Thursday, June 7, 2007

A Deadly Boomerang, Made and Thrown With Precision

1898

He Learned the Secret From the Natives of Australia

Civilized people, especially of the English speaking races, pride themselves upon their discoveries in electricity with which they now operate the guns of great ships of war, and they point with fear and trembling as well as satisfaction to the perfection in all sorts of dynamite bombs and explosives which they may, on occasion, use to kill people by the hundreds; but with all their cleverness, says the Detroit Free Press, they have never learned to make what a savage can fashion out of a crooked stick. It has been stated that there is nothing made of wood which a Yankee boy cannot copy with the aid of his jackknife, but the man who said that had probably never heard of a boomerang.

Horace Baker of New York, who spent several years in Australia, and went "boomerang crazy," is said to be the first white man who ever made boomerangs that would "go," and he learned to make them by almost living with the savages and watching them as they sat whittling away at a piece of wood with their crude stone hatchets and sharp shells.

Besides those which he has made himself, Mr. Baker has the largest collection of real Australian black man's boomerangs in this country. There are almost a hundred of them, and a queer lot they are. Some of them are haggled as if the savage had used his teeth to make them, yet as true to the boomerang principle as the perfectly carved specimens which decorate his walls. He keeps them hung up in clusters as some men have their guns and pistols arranged with a view to proud display before their friends. A few of these date away back to the time when Captain Cook landed on the coast of Australia.

"Why is it so difficult to make a boomerang?" said this connoisseur of the crooked stick. "Well, because it is so delicately balanced that the least divergence from the proper angle will alter its course in the air and prevent the perfect revolution which is necessary to its flight.

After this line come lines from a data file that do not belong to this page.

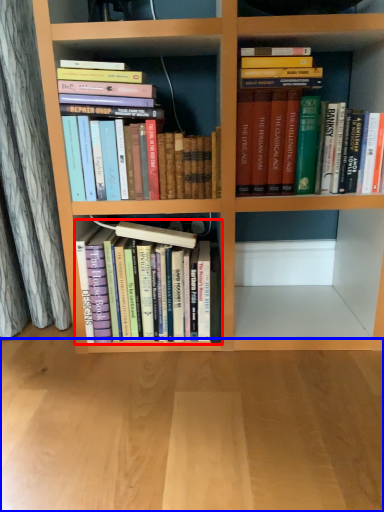 Question: Among these objects, which one is farthest to the camera, book (highlighted by a red box) or plain (highlighted by a blue box)?

Choices:
 (A) book
 (B) plain

Answer: (A) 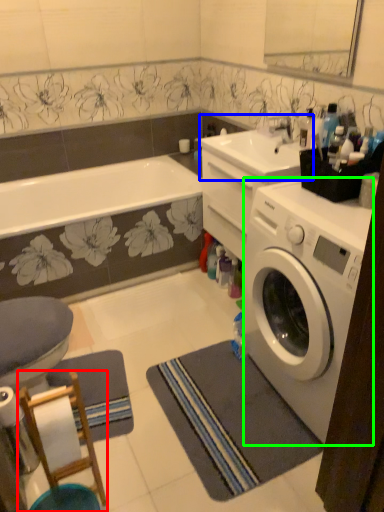 Question: Which object is positioned closest to bar stool (highlighted by a red box)? Select from sink (highlighted by a blue box) and washing machine (highlighted by a green box).

Choices:
 (A) sink
 (B) washing machine

Answer: (B) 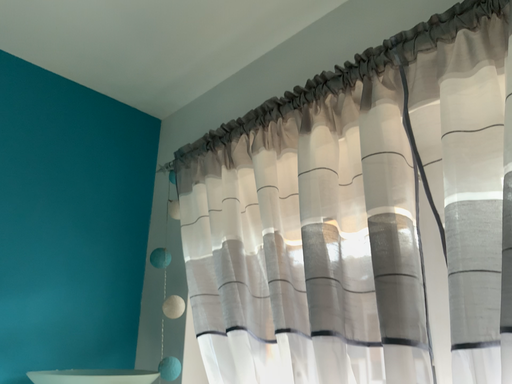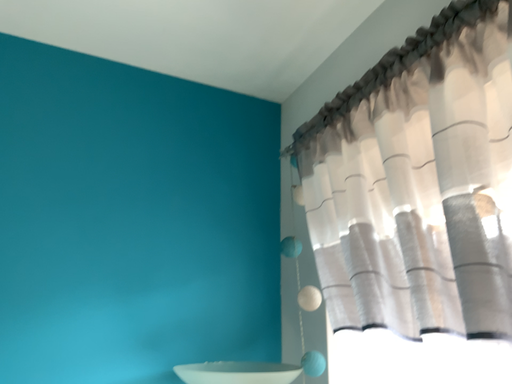 Question: How did the camera likely rotate when shooting the video?

Choices:
 (A) rotated left
 (B) rotated right

Answer: (A)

When correctly made, a boomerang should balance exactly on a knife blade held at its centre, if it doesn't balance, some more whittling must be done on the heavy end. That seems easy enough — to whittle a piece of curved wood into a flat shape — so that the ends balance exactly — and if that were all there is to it, any boy could make one. The hard part of it is to cut the edges in such a way that they will strike the air at a certain angle in one part of the curve, and at another in another part, and so on until every line of both edges contributes to the perfect revolution of the weapon. Then, when it is whirled, it has two motions, the rotary one, which is a result of its shape, and the forward one, given it in the throwing. It's a pity that the baseball players cannot 'get onto' those black fellows' 'curves.' A pitcher who could do it would make his fortune.

"The quality of wood used has a great deal to do with the excellence of a boomerang. The Australian brave will tramp miles to find a branch of the right shape, and a wood of the proper density. Gnarled trees are at a premium there, and the heaviest wood is the best. Our lignum vitae corresponds the nearest to the tree they like best. The piece for the boomerang is usually cut where a branch curves out from the tree trunk, for this is the most natural crook in the tree's formation.

"In throwing a boomerang, the savage holds it by one end over his right shoulder, his body turned to the right, then without straightening the arm he whirls the body back to front position, bringing the weapon with the arm still bent, with it, then suddenly lets go, straightening the arm at the elbow as he does so. This adds the force of the whole body to the momentum of the weapon, instead of depending entirely upon that of the arm. It will go whirling around, keeping straight ahead for a certain distance then gradually swerve to the left and at last return to the thrower.

"When a savage wants to kill or disable a kangaroo, he throws it so that it will strike the ground at a stated distance from him and then begin turning somersaults until it reaches the kangaroo, striking him even then with such force as to break a leg or kill him, if it strikes on the head.

"Or suppose he sees a flock of ducks swimming about on the river. He creeps up softly behind a clump of trees, throws his boomerang swirling over the tree tops in a curved line which he can calculate as well as a civilized gunner sights a straight one, and down comes the flying stick among the ducks flopping like a live thing, and killing or disabling everything within reach of its wooden wings. It really looks very much like a bird in its flight through the air.

"The savages have many different varieties of these weapons. The average length is twenty-four or twenty-six inches. Such as these are used in hunting birds, rabbits and other small game, and none of them weighs over three-quarters of a pound. There are immense hunting and war weapons which are as much as three feet long, but they are rarely used, and nobody has sufficient strength to throw them so that they will return."